Anchorage Assembly to vote on fire-damaged lot transfer to housing authority
A fire-damaged lot on Teshlar Drive is set to be sold to Cook Inlet Housing Authority for $10,500, below fair market value, so the nonprofit can demolish the existing structure and build a single-family home for a low-income family through its Tribal Homeownership Program. The Anchorage Assembly is scheduled to vote on the transfer July 7.
The ordinance authorizes the municipality to forgo fair-market proceeds in exchange for demolition, redevelopment, and an income-targeted home. The municipality expects to collect roughly $10,000 from the disposal and says returning the 8,250-square-foot, R-1-zoned parcel at 6721 Teshlar Drive to active use would place it back on the tax rolls. The parcel was determined to be excess to municipal need before being listed for sale.

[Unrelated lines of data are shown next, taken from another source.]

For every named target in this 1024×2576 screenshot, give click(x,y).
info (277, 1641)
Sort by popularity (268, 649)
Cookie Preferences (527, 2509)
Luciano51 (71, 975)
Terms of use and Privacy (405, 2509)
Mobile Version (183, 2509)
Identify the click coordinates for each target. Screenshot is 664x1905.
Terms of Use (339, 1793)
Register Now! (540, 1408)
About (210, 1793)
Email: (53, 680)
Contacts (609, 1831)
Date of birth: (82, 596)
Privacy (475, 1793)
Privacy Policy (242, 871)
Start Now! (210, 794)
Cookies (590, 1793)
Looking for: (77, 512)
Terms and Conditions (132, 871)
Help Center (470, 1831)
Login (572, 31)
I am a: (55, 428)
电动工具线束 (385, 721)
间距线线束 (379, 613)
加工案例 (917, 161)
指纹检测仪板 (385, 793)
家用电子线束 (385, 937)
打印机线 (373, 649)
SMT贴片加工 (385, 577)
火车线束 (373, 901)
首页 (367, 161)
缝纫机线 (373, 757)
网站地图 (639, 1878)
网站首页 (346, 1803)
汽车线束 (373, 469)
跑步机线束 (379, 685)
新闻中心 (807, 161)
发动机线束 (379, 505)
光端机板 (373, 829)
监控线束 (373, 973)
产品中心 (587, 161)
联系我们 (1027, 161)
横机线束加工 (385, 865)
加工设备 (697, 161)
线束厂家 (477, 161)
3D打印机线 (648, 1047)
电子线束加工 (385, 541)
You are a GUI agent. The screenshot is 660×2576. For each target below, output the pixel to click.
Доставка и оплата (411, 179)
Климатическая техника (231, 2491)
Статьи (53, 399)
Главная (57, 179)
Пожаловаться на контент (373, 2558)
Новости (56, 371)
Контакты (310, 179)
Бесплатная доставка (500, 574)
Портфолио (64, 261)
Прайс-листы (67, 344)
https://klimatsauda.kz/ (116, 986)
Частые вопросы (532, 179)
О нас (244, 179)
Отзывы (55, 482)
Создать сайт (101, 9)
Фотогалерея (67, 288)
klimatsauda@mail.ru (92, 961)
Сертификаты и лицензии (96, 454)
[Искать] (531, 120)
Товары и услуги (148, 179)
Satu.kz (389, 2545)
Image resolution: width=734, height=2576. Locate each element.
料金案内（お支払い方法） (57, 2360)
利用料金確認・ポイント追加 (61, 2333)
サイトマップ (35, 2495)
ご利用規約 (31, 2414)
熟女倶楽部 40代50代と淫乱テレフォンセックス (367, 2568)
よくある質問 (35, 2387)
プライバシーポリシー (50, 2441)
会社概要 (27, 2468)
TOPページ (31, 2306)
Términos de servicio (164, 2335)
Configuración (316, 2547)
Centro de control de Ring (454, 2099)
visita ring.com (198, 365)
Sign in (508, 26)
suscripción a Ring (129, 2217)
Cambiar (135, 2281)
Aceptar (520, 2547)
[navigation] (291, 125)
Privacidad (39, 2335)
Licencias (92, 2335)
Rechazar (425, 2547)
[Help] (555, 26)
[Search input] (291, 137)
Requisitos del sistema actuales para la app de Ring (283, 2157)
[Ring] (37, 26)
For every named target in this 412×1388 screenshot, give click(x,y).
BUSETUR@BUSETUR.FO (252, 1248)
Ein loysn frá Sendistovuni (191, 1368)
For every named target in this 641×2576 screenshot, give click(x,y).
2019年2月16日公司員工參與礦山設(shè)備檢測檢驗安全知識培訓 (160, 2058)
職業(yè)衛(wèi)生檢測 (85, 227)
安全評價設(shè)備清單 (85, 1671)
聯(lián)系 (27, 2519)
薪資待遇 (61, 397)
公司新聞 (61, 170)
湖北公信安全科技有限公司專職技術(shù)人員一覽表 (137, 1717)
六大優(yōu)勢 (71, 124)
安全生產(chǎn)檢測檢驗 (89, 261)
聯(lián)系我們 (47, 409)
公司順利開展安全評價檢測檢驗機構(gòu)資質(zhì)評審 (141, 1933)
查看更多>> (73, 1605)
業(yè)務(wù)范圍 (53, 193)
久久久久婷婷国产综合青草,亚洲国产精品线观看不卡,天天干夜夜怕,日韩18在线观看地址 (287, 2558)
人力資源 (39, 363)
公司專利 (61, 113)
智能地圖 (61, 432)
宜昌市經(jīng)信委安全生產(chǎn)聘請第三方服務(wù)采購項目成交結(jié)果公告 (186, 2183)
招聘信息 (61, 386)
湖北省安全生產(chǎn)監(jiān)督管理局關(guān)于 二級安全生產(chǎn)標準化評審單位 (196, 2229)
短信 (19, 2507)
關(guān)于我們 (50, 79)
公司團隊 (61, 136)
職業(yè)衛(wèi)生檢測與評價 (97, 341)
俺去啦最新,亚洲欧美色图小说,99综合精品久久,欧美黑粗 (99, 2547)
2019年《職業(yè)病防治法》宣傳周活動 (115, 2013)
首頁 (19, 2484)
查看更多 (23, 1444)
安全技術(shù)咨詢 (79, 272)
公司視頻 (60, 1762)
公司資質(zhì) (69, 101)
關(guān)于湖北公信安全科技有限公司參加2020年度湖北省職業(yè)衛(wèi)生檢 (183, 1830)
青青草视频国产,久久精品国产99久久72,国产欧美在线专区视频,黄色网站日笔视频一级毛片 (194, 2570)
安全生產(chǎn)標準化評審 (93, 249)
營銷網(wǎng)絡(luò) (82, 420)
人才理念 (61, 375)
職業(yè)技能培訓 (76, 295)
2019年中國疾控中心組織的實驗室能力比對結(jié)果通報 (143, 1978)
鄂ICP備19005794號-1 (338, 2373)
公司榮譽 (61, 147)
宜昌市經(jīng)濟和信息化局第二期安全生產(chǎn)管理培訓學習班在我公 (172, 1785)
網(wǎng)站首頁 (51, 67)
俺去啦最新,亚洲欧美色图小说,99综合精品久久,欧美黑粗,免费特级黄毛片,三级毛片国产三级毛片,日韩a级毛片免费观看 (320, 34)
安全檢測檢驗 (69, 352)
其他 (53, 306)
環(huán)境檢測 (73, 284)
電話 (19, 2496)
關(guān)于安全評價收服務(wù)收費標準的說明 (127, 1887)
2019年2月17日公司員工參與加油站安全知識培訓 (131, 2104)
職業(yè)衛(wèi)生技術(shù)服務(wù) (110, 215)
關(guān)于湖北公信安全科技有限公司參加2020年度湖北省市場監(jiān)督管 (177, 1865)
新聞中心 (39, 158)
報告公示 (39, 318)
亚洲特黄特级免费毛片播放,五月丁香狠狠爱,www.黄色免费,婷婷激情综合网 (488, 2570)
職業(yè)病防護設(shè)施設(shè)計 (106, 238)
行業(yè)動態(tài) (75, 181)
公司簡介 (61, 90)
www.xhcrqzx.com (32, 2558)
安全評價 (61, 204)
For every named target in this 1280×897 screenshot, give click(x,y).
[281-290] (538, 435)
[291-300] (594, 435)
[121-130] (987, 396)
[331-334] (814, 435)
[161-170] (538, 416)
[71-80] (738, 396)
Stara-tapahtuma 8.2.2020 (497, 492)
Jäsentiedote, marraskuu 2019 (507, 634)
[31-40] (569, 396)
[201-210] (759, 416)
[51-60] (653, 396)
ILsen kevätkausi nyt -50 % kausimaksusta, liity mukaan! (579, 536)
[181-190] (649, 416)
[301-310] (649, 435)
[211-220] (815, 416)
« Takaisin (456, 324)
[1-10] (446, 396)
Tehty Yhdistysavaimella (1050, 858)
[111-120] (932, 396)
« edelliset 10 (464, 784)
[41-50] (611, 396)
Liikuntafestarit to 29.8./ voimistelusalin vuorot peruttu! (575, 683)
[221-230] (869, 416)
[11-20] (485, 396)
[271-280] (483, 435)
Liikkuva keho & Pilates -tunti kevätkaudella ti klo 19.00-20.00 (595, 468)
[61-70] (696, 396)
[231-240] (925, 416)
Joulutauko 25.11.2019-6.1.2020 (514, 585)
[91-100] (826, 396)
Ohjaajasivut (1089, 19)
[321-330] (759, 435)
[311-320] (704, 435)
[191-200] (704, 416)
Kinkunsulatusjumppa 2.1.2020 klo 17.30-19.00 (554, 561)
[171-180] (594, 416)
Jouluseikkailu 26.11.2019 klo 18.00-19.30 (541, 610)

The house on the parcel was severely damaged by fire in 2024. The previous owner, Lakeview Loan Servicing, missed a June 20, 2025, deadline to apply for a repair or demolition permit. After fines and civil penalties were recorded, Lakeview donated the property to the municipality rather than pay them. The municipality ran a competitive sealed-bid process with a $5,000 minimum that closed June 2 with no compliant offers. Cook Inlet Housing Authority submitted a bid by the due date proposing a single-family home instead of the required multi-unit plan. A subsequent well inspection found the site could support only three bedrooms, effectively ruling out multi-unit development. Given those well limitations, the municipality determined the $10,500 bid was in its best interest.
If the Assembly approves the ordinance, Cook Inlet Housing Authority must demolish the structure within 120 days of deed recordation and complete a single-family home within five years, evidenced by a Certificate of Occupancy. If either deadline is missed, the property reverts to the municipality and is placed back into general real estate inventory. The ordinance would take effect immediately upon passage.
The transfer fits a broader 2026 push to add housing across the city. The ordinance states that "Redevelopment of this parcel will support the Mayor's Housing Strategy '10,000 Homes in Ten Years' and remove a blighted property from the neighborhood," a rationale submitted by Mayor Suzanne M. LaFrance. The Assembly has also considered a missing middle housing overlay and first-time homebuyer tax incentives this year. Some Anchorage residents and housing advocates have raised transparency and fairness concerns about direct conveyances to nonprofits after failed competitive bids. This disposal illustrates that tension: the sealed-bid process produced no compliant offers, and the municipality subsequently accepted Cook Inlet Housing Authority's noncompliant bid after the well-capacity finding changed the feasible development scope.